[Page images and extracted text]
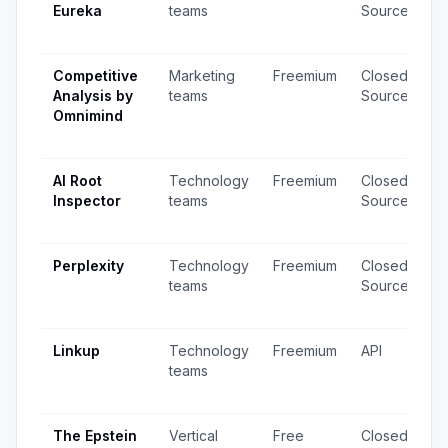
Eureka
teams
Source
v
u
Competitive
Marketing
Freemium
Closed
1
Analysis by
teams
Source
v
Omnimind
1
u
AI Root
Technology
Freemium
Closed
4
Inspector
teams
Source
v
u
Perplexity
Technology
Freemium
Closed
1,
teams
Source
v
u
Linkup
Technology
Freemium
API
1
teams
v
u
The Epstein
Vertical
Free
Closed
2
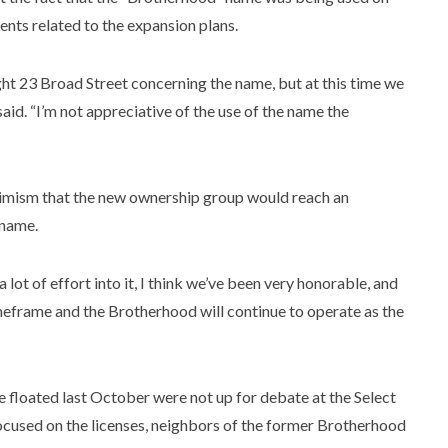
nts related to the expansion plans.
ht 23 Broad Street concerning the name, but at this time we
aid. “I’m not appreciative of the use of the name the
ptimism that the new ownership group would reach an
 name.
lot of effort into it, I think we’ve been very honorable, and
timeframe and the Brotherhood will continue to operate as the
e floated last October were not up for debate at the Select
cused on the licenses, neighbors of the former Brotherhood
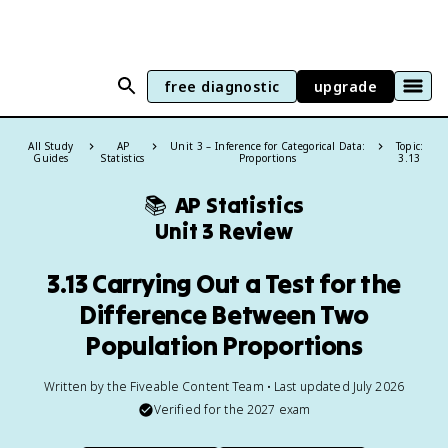
free diagnostic
upgrade
All Study
AP
Unit 3 – Inference for Categorical Data:
Topic:
Guides
Statistics
Proportions
3.13
📚
AP Statistics
Unit 3 Review
3.13 Carrying Out a Test for the
Difference Between Two
Population Proportions
Written by the Fiveable Content Team • Last updated July 2026
Verified for the
2027
exam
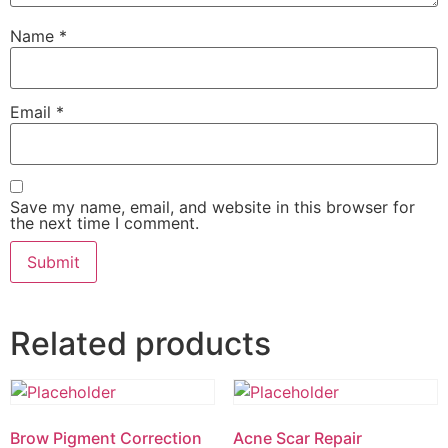
Name
*
Email
*
Save my name, email, and website in this browser for
the next time I comment.
Related products
Brow Pigment Correction
Acne Scar Repair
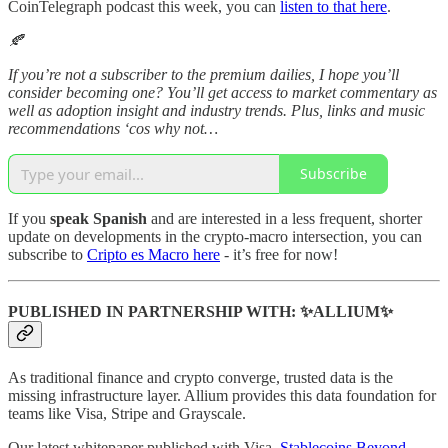
CoinTelegraph podcast this week, you can
listen to that here
.
🍂
If you’re not a subscriber to the premium dailies, I hope you’ll
consider becoming one? You’ll get access to market commentary as
well as adoption insight and industry trends. Plus, links and music
recommendations ‘cos why not…
Subscribe
If you
speak Spanish
and are interested in a less frequent, shorter
update on developments in the crypto-macro intersection, you can
subscribe to
Cripto es Macro here
- it’s free for now!
PUBLISHED IN PARTNERSHIP WITH: ✨ALLIUM✨
As traditional finance and crypto converge, trusted data is the
missing infrastructure layer. Allium provides this data foundation for
teams like Visa, Stripe and Grayscale.
Our latest whitepaper published with Visa,
Stablecoins Beyond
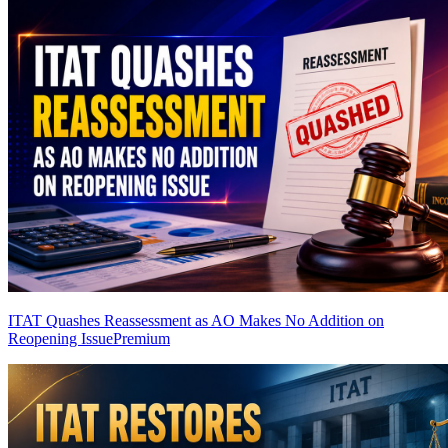
ITAT Quashes Reassessment as AO Makes No Addition on
Reopening Issue
Premium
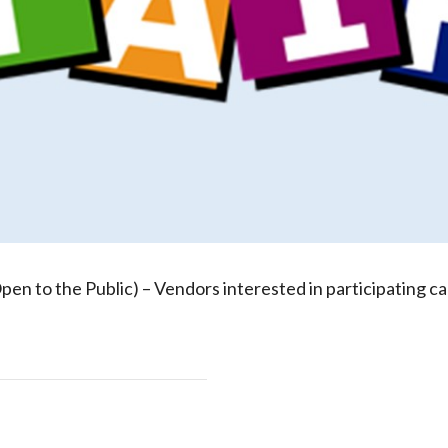
Open to the Public) – Vendors interested in participating ca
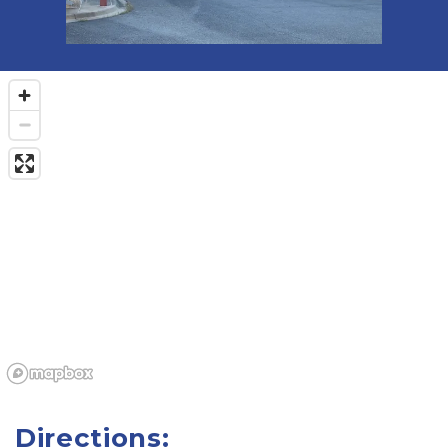
Directions:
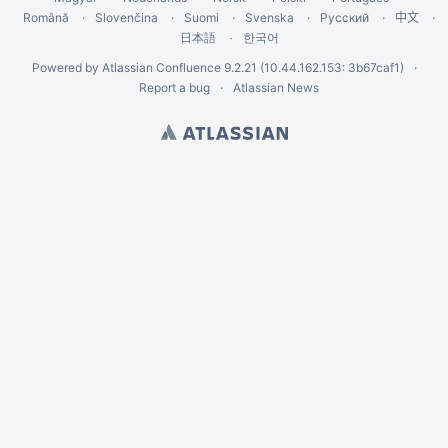
Română
Slovenčina
Suomi
Svenska
Русский
中文
한국어
日本語
Powered by
Atlassian Confluence
9.2.21
(10.44.162.153: 3b67caf1)
Report a bug
Atlassian News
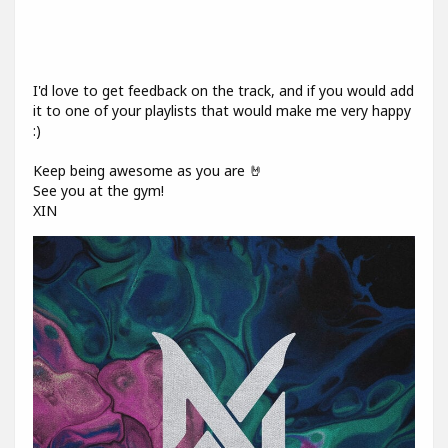
I'd love to get feedback on the track, and if you would add
it to one of your playlists that would make me very happy
:)
Keep being awesome as you are 🤘
See you at the gym!
XIN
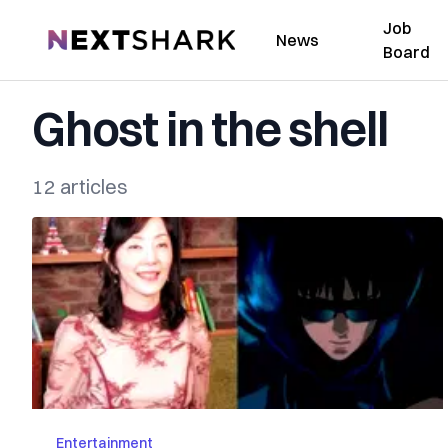
Job
NextShark
News
Board
Ghost in the shell
12 articles
Entertainment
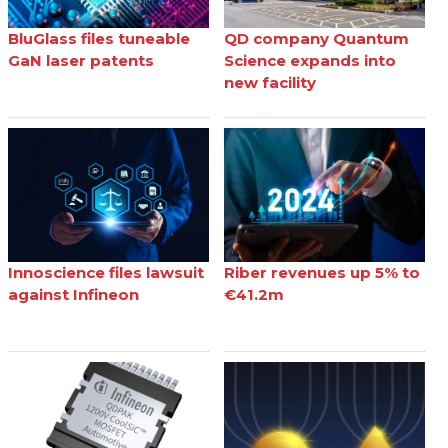
BluGlass files tuneable
QD company Quantum
GaN laser patents
Science expands into
new facility
Innoscience files lawsuit
Riber revenues up 5% to
against Infineon
€41.2m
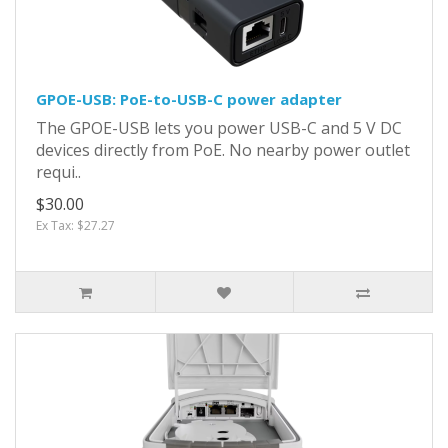
GPOE-USB: PoE-to-USB-C power adapter
The GPOE-USB lets you power USB-C and 5 V DC
devices directly from PoE. No nearby power outlet
requi..
$30.00
Ex Tax: $27.27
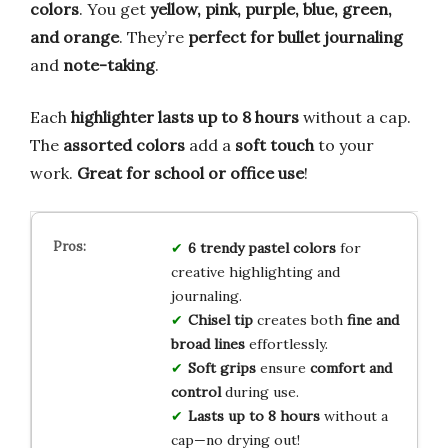
colors
. You get
yellow, pink, purple, blue, green,
and orange
. They’re
perfect for bullet journaling
and
note-taking
.
Each
highlighter lasts up to 8 hours
without a cap.
The
assorted colors
add a
soft touch
to your
work.
Great for school or office use
!
6 trendy pastel colors
for
creative highlighting and
journaling.
Chisel tip
creates both
fine and
broad lines
effortlessly.
Soft grips
ensure
comfort and
control
during use.
Lasts up to 8 hours
without a
cap—no drying out!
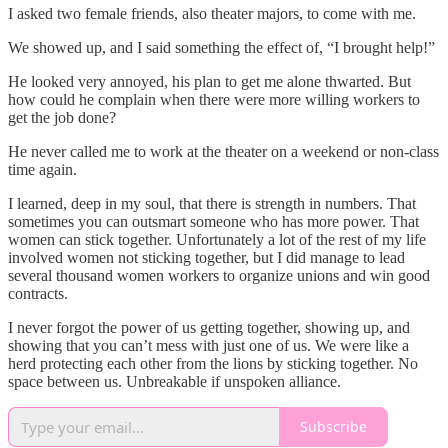
I asked two female friends, also theater majors, to come with me.
We showed up, and I said something the effect of, “I brought help!”
He looked very annoyed, his plan to get me alone thwarted. But
how could he complain when there were more willing workers to
get the job done?
He never called me to work at the theater on a weekend or non-class
time again.
I learned, deep in my soul, that there is strength in numbers. That
sometimes you can outsmart someone who has more power. That
women can stick together. Unfortunately a lot of the rest of my life
involved women not sticking together, but I did manage to lead
several thousand women workers to organize unions and win good
contracts.
I never forgot the power of us getting together, showing up, and
showing that you can’t mess with just one of us. We were like a
herd protecting each other from the lions by sticking together. No
space between us. Unbreakable if unspoken alliance.
Subscribe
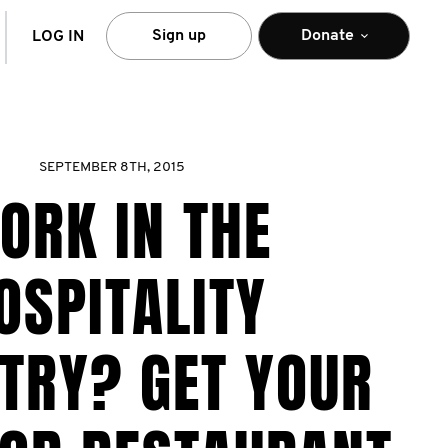
arch
Sign up
Donate
LOG IN
SEPTEMBER 8TH, 2015
ORK IN THE
OSPITALITY
TRY? GET YOUR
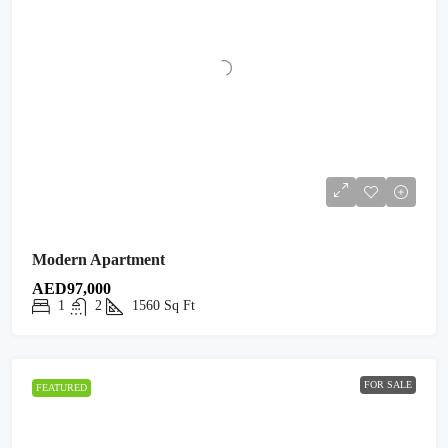
Modern Apartment
AED97,000
1
2
1560
Sq Ft
FOR SALE
FEATURED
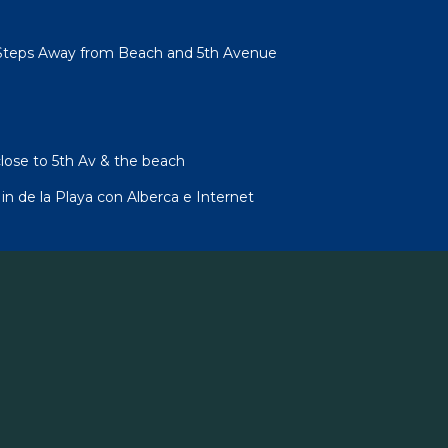
Steps Away from Beach and 5th Avenue
lose to 5th Av & the beach
 de la Playa con Alberca e Internet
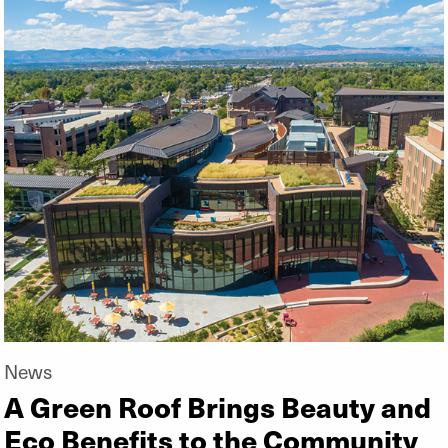
News
A Green Roof Brings Beauty and
Eco Benefits to the Community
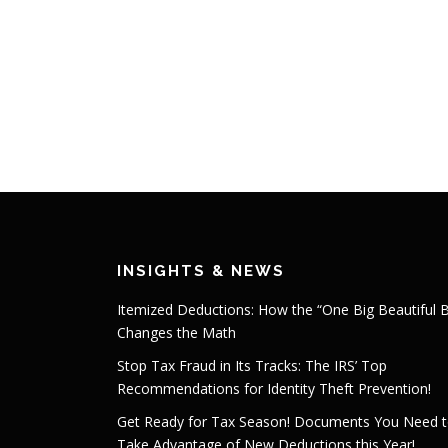
INSIGHTS & NEWS
Itemized Deductions: How the “One Big Beautiful Bi
Changes the Math
Stop Tax Fraud in Its Tracks: The IRS’ Top
Recommendations for Identity Theft Prevention!
Get Ready for Tax Season! Documents You Need 
Take Advantage of New Deductions this Year!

> _THE TASK_: Every line above that holds "women" counts once; state the total and nothing else.

> _EXERCISE SOLUTION_: 3